Well, you can always get a little more obscure. This fish has a number of nerve cells called "posterior cells" in its brain and spinal cord. They are the object of the concentrated disinterest of about 99, 999 percent of all brain researchers. As for the general public, one can certainly add a few more nines after the decimal point. So, within the scope of this column's objective, these cells are highly relevant!

These posterior cells, as our researcher showed in his dissertation, are sensory cells – they send out processes into the posterior roots of cranial and spinal nerves. Today we know that they react to touch. What is unusual is that these cells are located in the central nervous system, since almost all other sensory cells in almost all other vertebrates are outside of it. Insanely exciting, isn't it? And even if you still know that we humans still have a number of these cells - they are in the brain and measure the state of tension of our masticatory muscles - even then you can only grudgingly admit that this is actually really uninteresting.

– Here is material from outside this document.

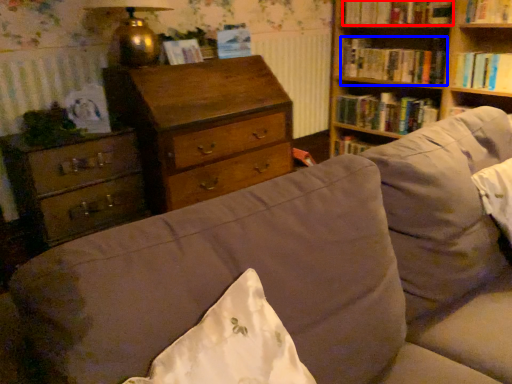 Question: Which point is further to the camera, book (highlighted by a red box) or book (highlighted by a blue box)?

Choices:
 (A) book
 (B) book

Answer: (B) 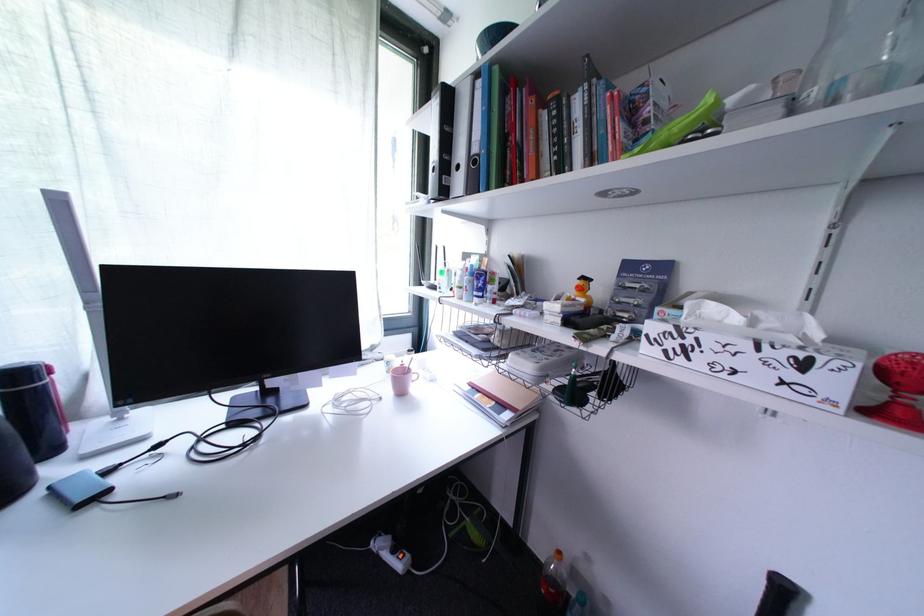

No, this research lacks the erotic, the tingling, the relevance, the eros. What is really exciting, however, is the sex life of the fish, which the posterior cells have nothing to do with. Lampreys, male and female, eat their fill in the sea as parasites on fish. And then, when Eros overcomes them, they swim home, into the murmuring streams of their birth, that is, into fresh water, to mate and spawn. Simultaneously with Eros, however, they are seized by Thanatos, the death instinct: for as they wander upstream to indulge in love in the creek bed of their birth, their stomachs and intestines dwindle to the extent that their sexual organs mature. Even if they wanted to eat, they couldn't do it anymore because they didn't have a stomach - more precisely: there wasn't a cavity in the stomach and intestines, because they just overgrow. Then they mate, happily one hopes, only to starve to death exhausted from fertilization and egg-laying.

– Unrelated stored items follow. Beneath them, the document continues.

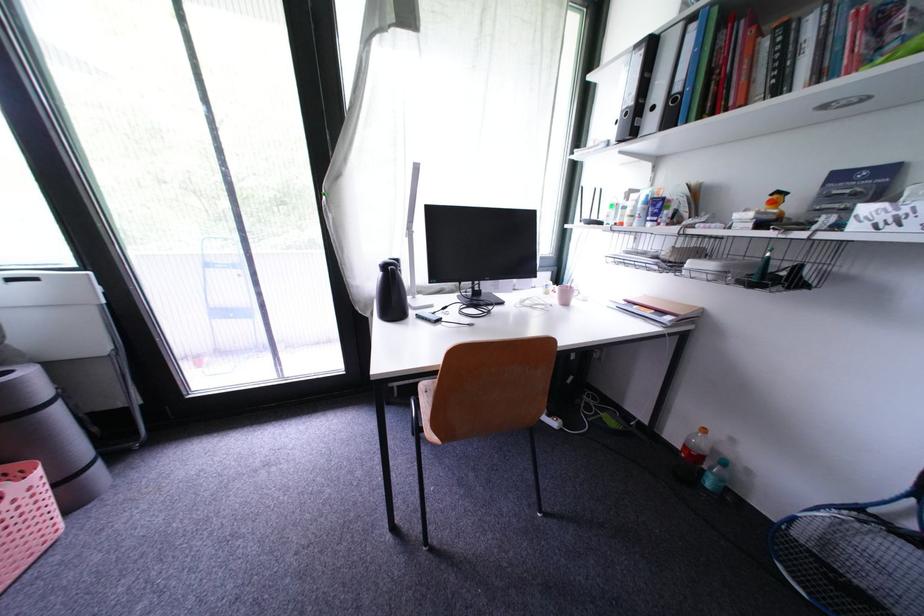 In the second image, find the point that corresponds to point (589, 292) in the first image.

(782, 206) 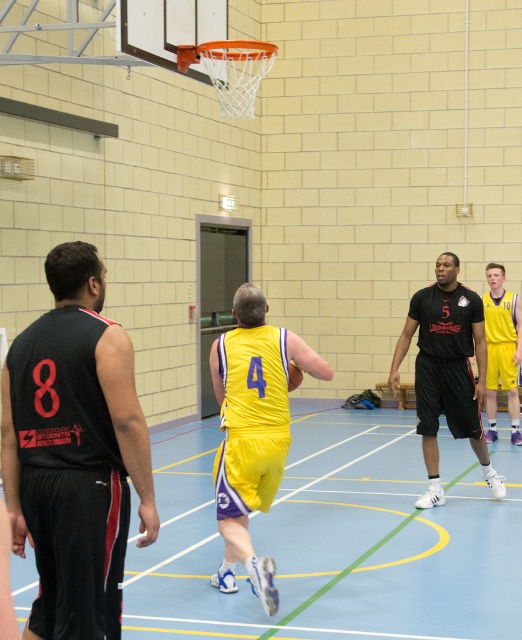 Question: Which point is farther to the camera?

Choices:
 (A) coord(252,561)
 (B) coord(507,316)

Answer: (B)

Question: Is yellow fabric jersey at center below black matte basketball jersey at center?

Choices:
 (A) yes
 (B) no

Answer: (A)

Question: Can you confirm if black matte basketball jersey at center is smaller than yellow jersey at right?

Choices:
 (A) no
 (B) yes

Answer: (A)

Question: Which point is closer to the camera?

Choices:
 (A) yellow fabric jersey at center
 (B) black matte basketball jersey at center

Answer: (A)

Question: Is the position of yellow jersey at center more distant than that of black mesh jersey at left?

Choices:
 (A) yes
 (B) no

Answer: (A)

Question: Which of the following is the farthest from the observer?

Choices:
 (A) (223, 515)
 (B) (276, 522)
 (C) (75, 486)
 (D) (484, 403)

Answer: (D)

Sex, love, death - if that's not an issue. Our researcher must have thought the same thing while he thoughtfully drew on his cigar. He turned away from the posterior cells and towards Eros and Thanatos. However, that of humans.

It was Sigmund Freud.

Postscript:

Everything written here is true, the original quote from Freud's publication is:

Freud, Sigmund: On the origin of the posterior nerve roots in Ammocoetes planeri.

Meeting reports of the Imperial Academy of Sciences, mathematical-scientific class, volume LXXV/III, 15ff., 1877.

The assumption that Freud arrived at the theory of Thanatos and Eros as antagonistic human drives through his study of the sexual life of lampreys is unsupported.

Helmut Wicht holds a PhD in biology and is a private lecturer in anatomy at the Dr. Senckenberg Anatomy from the Johann Wolfgang Goethe University in Frankfurt am Main.